Verify that correct NetEMD is generated for example networks (e.g. Random and PPI)

martintoreilly commented 7 years ago

Goal

To have confidence that the NetEMD implementation in the whole is producing the same results as the code the research team have been using to generate the NetEMD paper results.

Acceptance criteria

[ ] NetEMDs generated by R package are equal to the NetEMDs generated by existing C/C++ based Python code to within acceptable tolerances (e.g. 1e-12).
- [x] For graphlets up to 4 nodes
- [ ] For graphlets up to 5 nodes
[ ] Any initial discrepancies are fully understood and changes made to the incorrect implementation.
- [ ] For graphlets up to 4 nodes
- [ ] For graphlets up to 5 nodes

martintoreilly commented 7 years ago

I used both the existing Python code and the current R code (commit df8a9f6, snapshotted as branch r-v-python-comparison-1) to generate NetEMDs between all pairings of 5,000 node / 20 density graphs in the package inst/extdata/random folder at this commit (i.e. matching filename pattern .*5000.*). These are the graphs from the RG1-3 dataset with filename pattern Type_5000_20_n (with n in range 1-3), and these have approximately 5,000 nodes and 50,000 edges.

The NetEMDs produced by the two codebases are very different for some graph pairs. See r-v-python-comparison-1.xlsx for the 4 and 5 node graphlet NetEMD scores from both code bases.

I've started investigating further using the following approach. However, I am on leave from Fri 03 - Mon 06 Feb inclusive, so will not have completed this by the time Gesine and I meet on Tuesday 07 Feb.

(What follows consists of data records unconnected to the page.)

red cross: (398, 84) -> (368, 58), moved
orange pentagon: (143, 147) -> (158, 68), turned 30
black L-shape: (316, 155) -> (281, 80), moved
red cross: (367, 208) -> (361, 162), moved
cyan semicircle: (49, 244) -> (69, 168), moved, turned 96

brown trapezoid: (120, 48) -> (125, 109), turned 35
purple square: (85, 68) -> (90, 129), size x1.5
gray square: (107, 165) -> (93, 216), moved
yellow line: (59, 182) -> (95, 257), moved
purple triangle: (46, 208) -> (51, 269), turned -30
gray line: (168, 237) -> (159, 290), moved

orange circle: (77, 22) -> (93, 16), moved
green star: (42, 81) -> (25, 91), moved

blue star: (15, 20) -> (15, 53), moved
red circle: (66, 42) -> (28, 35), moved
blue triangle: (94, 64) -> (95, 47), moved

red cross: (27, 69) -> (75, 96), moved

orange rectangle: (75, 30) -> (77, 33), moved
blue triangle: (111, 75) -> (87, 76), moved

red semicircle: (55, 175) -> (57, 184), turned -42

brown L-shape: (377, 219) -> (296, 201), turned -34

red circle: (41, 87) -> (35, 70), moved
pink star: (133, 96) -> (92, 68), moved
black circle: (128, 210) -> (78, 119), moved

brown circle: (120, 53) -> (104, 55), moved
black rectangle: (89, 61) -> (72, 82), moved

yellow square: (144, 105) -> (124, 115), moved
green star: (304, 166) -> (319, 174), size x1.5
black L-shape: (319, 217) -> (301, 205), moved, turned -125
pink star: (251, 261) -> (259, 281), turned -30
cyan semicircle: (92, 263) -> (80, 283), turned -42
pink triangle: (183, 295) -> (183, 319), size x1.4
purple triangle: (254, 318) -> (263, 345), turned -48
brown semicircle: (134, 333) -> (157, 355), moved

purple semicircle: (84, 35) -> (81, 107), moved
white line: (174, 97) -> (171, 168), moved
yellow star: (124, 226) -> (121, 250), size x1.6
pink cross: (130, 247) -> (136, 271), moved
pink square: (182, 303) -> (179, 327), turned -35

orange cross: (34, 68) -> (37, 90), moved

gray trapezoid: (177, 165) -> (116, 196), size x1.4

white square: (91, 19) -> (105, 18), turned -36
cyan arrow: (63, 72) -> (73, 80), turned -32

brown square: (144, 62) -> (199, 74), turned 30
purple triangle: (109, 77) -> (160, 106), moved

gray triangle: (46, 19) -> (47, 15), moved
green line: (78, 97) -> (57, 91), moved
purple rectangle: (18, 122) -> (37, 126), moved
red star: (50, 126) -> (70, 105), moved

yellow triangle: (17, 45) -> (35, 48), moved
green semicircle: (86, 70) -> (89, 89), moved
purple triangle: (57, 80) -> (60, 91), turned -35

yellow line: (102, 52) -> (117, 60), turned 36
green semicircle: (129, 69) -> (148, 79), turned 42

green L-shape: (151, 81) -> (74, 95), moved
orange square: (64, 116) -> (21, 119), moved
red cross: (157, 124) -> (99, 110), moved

Check that the Python and R uses of ORCA give the same orbit counts
Amend each code base to export not just the NetEMD for each pair of networks, but also the list of minimum EMDs and offsets for each graphlet orbit degree distribution.
Use this additional data to better understand where the source of the differences is. See below for my starter for 10 questions.
- Are the per-orbit minimum EMDs the same?
- If the minimum EMDs are the same, look at the way the NetEMD is calculated from the set of per-orbit minimum EMDs
- Are the minimum EMD offsets the same?
- If the offsets are the same, look at the way per-orbit EMD is calculated in each package
- If the offsets are different, do the packages agree on the EMD at both offsets?
- If the packages don't agree on the EMD at any particular offset, look at the way EMD is calculated in each package
- If the packages agree on the EMD at any particular offset, look at the optimisation method used by each package

martintoreilly commented 7 years ago

Amended R code to also permit export of the individual minimal EMDs and offsets for each graphlet orbit degree distribution alongside the NetEMD for each pair of graphs. See below for outputs of code for graphlet orbits up to 4 and 5 nodes. _table_ files allow easy comparison with output of Python code, _list_ files also include the individual graphlet orbit minimal EMD and offset data.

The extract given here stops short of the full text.